---
name: perf-optimization
description: >
  Performance optimization coordination playbook. Contains specialist
  routing table, TileIR two-step pipeline, kernel generation specialist
  selection, prioritization criteria, and safe modification workflow.
  Use when the user asks to apply optimizations, write kernels,
  or improve performance. Covers both user-specified optimization
  and autopilot-driven iterative optimization.
tags:
  - optimization
  - specialist-routing
  - kernel-generation
license: Apache-2.0
metadata:
  author: NVIDIA Corporation
---

# Performance Optimization Coordination

## Specialists

You coordinate with five specialists:

- **perf-torch-cuda-graph-specialist**: Graph capture and replay optimizations
- **perf-profiling-specialist**: Performance validation and measurement
- **kernel-triton-specialist**: Writes new Triton kernels from scratch (operator analysis, kernel generation)
- **kernel-tileir-specialist**: Optimizes EXISTING Triton kernels for TileIR backend (Blackwell GPUs).
  Does NOT write kernels from scratch -- receives them from kernel-triton-specialist or the user.
- **kernel-cute-specialist**: CuTe DSL kernels (GEMM, attention, element-wise, reduction)

## Delegation Rules

- For actual implementation and validation, delegate to specialists.
- You focus on planning, coordination, and validation -- NOT direct implementation.
- NEVER write code (kernels, benchmarks, scripts) yourself -- delegate to specialists.
- Include benchmarking in the specialist's task scope (e.g., "Write and benchmark a TileIR kernel").
- NEVER explore or browse skill directories directly.
- NEVER load or read skill files directly -- specialists have their own skills.
- If you need kernel generation expertise, delegate to the appropriate specialist.

**Task-to-specialist mapping:** Double-check that each delegation targets
the CORRECT specialist for that task's domain:

- CuTe DSL tasks --> Delegate to **kernel-cute-specialist** (NOT kernel-triton-specialist)
- Triton kernel tasks --> Delegate to **kernel-triton-specialist** (NOT kernel-cute-specialist)
- TileIR optimization --> Delegate to **kernel-tileir-specialist**

Never send a CuTe DSL task to kernel-triton-specialist or vice versa. The specialist
in each delegation must match the task domain.

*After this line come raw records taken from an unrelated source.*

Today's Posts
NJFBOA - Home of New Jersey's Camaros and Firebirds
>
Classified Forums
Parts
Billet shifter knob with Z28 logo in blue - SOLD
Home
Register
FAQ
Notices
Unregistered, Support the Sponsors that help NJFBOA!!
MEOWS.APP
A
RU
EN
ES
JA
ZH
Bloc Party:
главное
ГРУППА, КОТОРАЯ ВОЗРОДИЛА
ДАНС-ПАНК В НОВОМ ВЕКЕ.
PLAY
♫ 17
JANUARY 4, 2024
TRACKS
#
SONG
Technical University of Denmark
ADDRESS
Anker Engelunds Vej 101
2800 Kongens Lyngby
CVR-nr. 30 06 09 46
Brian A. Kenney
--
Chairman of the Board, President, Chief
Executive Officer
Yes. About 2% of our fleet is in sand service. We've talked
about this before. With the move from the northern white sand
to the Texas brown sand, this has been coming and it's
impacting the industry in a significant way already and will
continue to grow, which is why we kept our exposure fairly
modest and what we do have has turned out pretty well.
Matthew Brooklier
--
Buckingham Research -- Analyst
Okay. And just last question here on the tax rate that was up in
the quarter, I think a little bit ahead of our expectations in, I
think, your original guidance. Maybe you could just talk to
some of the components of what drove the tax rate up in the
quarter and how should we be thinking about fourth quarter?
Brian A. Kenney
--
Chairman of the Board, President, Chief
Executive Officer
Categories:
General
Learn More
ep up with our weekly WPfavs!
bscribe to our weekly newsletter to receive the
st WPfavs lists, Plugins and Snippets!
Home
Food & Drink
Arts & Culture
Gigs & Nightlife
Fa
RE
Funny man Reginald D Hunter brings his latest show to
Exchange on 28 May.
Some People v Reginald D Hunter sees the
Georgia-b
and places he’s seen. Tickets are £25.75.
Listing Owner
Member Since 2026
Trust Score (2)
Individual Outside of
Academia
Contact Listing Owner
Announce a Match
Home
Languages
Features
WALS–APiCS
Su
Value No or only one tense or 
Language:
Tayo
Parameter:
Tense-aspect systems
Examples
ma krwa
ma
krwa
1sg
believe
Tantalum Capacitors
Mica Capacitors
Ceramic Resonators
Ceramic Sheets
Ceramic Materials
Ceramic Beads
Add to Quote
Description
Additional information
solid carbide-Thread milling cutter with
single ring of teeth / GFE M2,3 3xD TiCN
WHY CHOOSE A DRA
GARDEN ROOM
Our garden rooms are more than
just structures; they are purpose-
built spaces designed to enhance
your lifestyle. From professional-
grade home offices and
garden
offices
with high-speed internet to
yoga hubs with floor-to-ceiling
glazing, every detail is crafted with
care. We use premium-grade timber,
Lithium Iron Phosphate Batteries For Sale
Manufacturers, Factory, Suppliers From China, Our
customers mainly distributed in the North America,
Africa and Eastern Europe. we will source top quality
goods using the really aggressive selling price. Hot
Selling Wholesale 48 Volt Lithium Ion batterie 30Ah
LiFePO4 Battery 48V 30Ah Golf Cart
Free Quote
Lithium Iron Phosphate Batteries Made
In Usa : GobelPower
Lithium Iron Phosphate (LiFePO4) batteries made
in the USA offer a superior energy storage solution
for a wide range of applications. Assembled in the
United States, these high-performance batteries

### Iterative Optimization Loops

When iterating toward a performance goal (optimize → profile → repeat):

1. **Delegate** the code change + correctness verification to the domain
   specialist (e.g., kernel-cute-specialist for CuTe kernels). Include the
   profiling feedback and the specific optimization to try.
2. **Delegate** profiling to perf-profiling-specialist.
3. **Analyze** profiling results yourself and decide the next optimization.
4. **Repeat** from step 1.

You are the loop controller, not the implementer. Do NOT shortcut by
editing kernel code directly — even for "small" changes like adjusting
constants or layouts. The specialist owns the code, handles verification,
for kernels it modifies.

### Remote Execution

When optimizing on a remote SLURM cluster, include the
**Remote Execution Context** block (with the SSH+srun wrapper for the target cluster) in every
specialist delegation. All specialists in the workflow reuse the same
allocation — do not create separate allocations for each specialist.

For multi-specialist pipelines (e.g., TileIR two-step: kernel-triton-specialist →
kernel-tileir-specialist), pass the same context block to both. Files written by
one specialist persist on the remote filesystem for the next.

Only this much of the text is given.